Among reasons the pessimists cited: the difficulty of predicting the ultimate choice of the relatively large — though declining — number of undecided voters and supporters of third-party candidates, polling misses in the primaries and the potential effect of social desirability bias on Trump supporters’ desire to respond to polls and state their candidate preference. The most commonly cited reason, though, is the steady stream of unexpected news about the candidates and the campaign. That news included, while our poll was open, a series of accusations by women that Trump acted as he said he did in his boast to Billy Bush — in a 2005 video released just before our poll — by sexually assaulting women. “Who knows what the next episode of this drama will be and how the electorate will respond?” asked Robert M. Domine of Critical Insights.
We also asked pollsters about the states where polling and demographics diverge the most: Which indicator would prove more accurate? Not surprisingly, 13 of the 16 who chose a side chose polling, saying it would better capture turnout and the unique nature of this election. “Demographic models are based on traditional voting patterns. This election may be altering how certain demographic groups act, and so it will take a while for the demographic models to catch up,” Orlando said.
Where would pollsters most like to poll? Given a blank check, the pollsters would go to Ohio and Florida. These aren’t lightly polled states: We’d counted 88 presidential polls in Florida and 72 in Ohio as of Tuesday morning. But seven pollsters nonetheless named Ohio as the state they’d most want to poll, mainly because of how important it is in determining whether Trump has any chance to win. “This is a must-win for Trump, and without it the race is essentially over,” said Spencer Kimball of Emerson College.
The five pollsters who named Florida cited its pivotal status, but also the challenges it presents — languages, several different demographics groups and regional variation — and the important and close Senate race. “It’s a complicated state that matters a lot!” said Ann Selzer of Selzer & Co.

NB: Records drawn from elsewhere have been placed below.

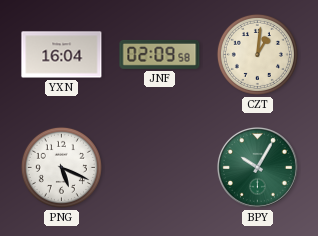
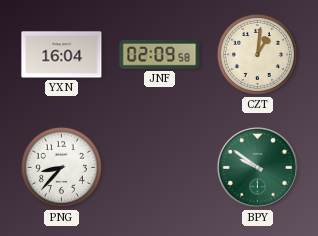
PNG: 5:19 -> 8:37
BPY: 10:05 -> 9:51
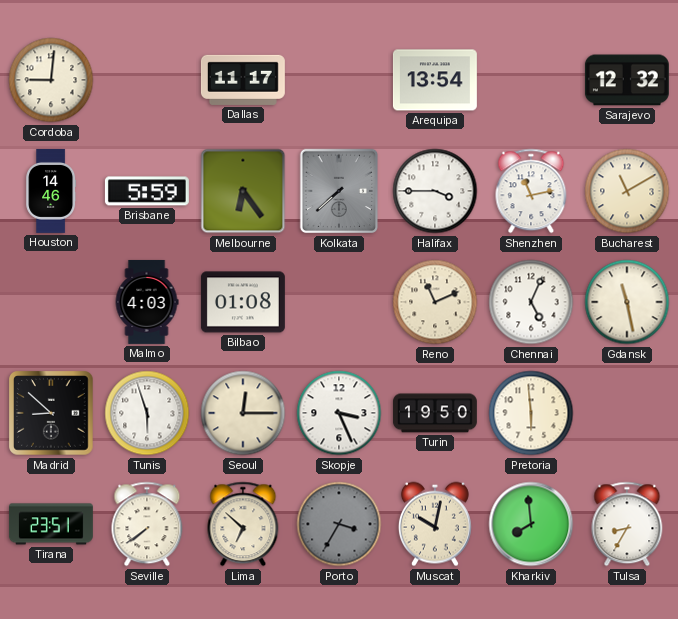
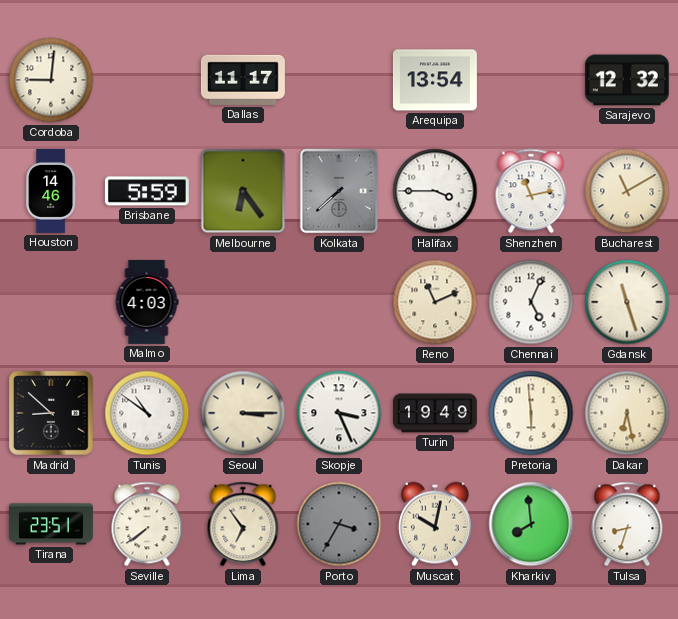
Bilbao: 01:08 -> none
Gdansk: 11:28 -> 11:27
Tunis: 5:57 -> 10:51
Seoul: 12:15 -> 3:15
Turin: 19:50 -> 19:49
Dakar: none -> 6:28
Lima: 6:52 -> 6:54
Tulsa: 8:35 -> 8:33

New Hampshire — which could be a leading indicator if Trump mounts a comeback — Pennsylvania, Georgia and Arizona also all got multiple votes. Alaska, a surprisingly close race that ranks high on our editor in chief’s polling wish list, got one vote, from Nick Gourevitch of Global Strategy Group. “Seems like some fun stuff going on up there but a really hard state to poll so you’d need that blank check,” Gourevitch said.
There’s plenty more to dig into in the full polling results. A few other findings that caught my eye:
- Most respondents were critical of online polls. Of the 19 who felt the media’s commissioning and coverage of online polls was miscalibrated this year, 15 thought there was too much. And 13 of 21 with opinions on the USC Dornsife/Los Angeles Times poll’s approach of tracking the same voters throughout the election thought it was not smart.
- The most popular choices for demographic variables that pollsters wish they acquired more routinely were religiosity and marital status.
- Given the chance to turn the tables and rate our pollster ratings, the pollsters gave them an average grade of B.